Yeah, she likes Christmas in general, but she's distracted this year -- working too hard, stretched too thin (sound familiar?). Weaving through it all is her on-again, off-again flirtation with a guy who might be the one, but -- "Had his number, but never the time" -- it hasn't yet gone anywhere, really.

The shallow garage-y production, the jerky tempos, they're all so New Wave, (this song was released in 1981, after all) and Donohue's vocals nail that bored, listless affect. I love how those verses end with a sickening thud: "Christmas by myself this year," "Get this winter over with," or "But I think, I'll miss this one this year."

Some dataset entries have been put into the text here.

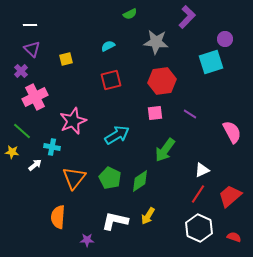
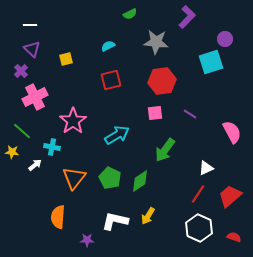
pink star: rotated 12 degrees counterclockwise
white triangle: moved 4 px right, 2 px up
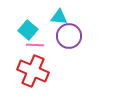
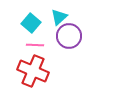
cyan triangle: rotated 48 degrees counterclockwise
cyan square: moved 3 px right, 7 px up
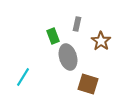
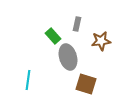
green rectangle: rotated 21 degrees counterclockwise
brown star: rotated 30 degrees clockwise
cyan line: moved 5 px right, 3 px down; rotated 24 degrees counterclockwise
brown square: moved 2 px left
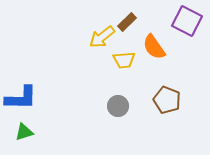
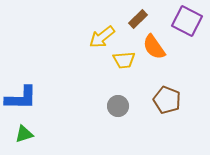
brown rectangle: moved 11 px right, 3 px up
green triangle: moved 2 px down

Yes, they trot out some of the holiday standard clichés, but only to turn them on their heads:
 
Hardly dashing through the snow
'Cause I bundled up too tight 
Last minute have to do 
A few cards a few calls. 
'Cause it's "RSVP"
No thanks, no party lights
It's Christmas eve, gonna relax
Turned down all of my invites 

 And how sad she seems, with her single girl holiday meal -- "A & P has provided me / With the world's smallest turkey."

But then -- a Christmas miracle! -- she has to run back out to the store for cranberries and --

Oh, but don't let me spoil it for you. Listen to the song already.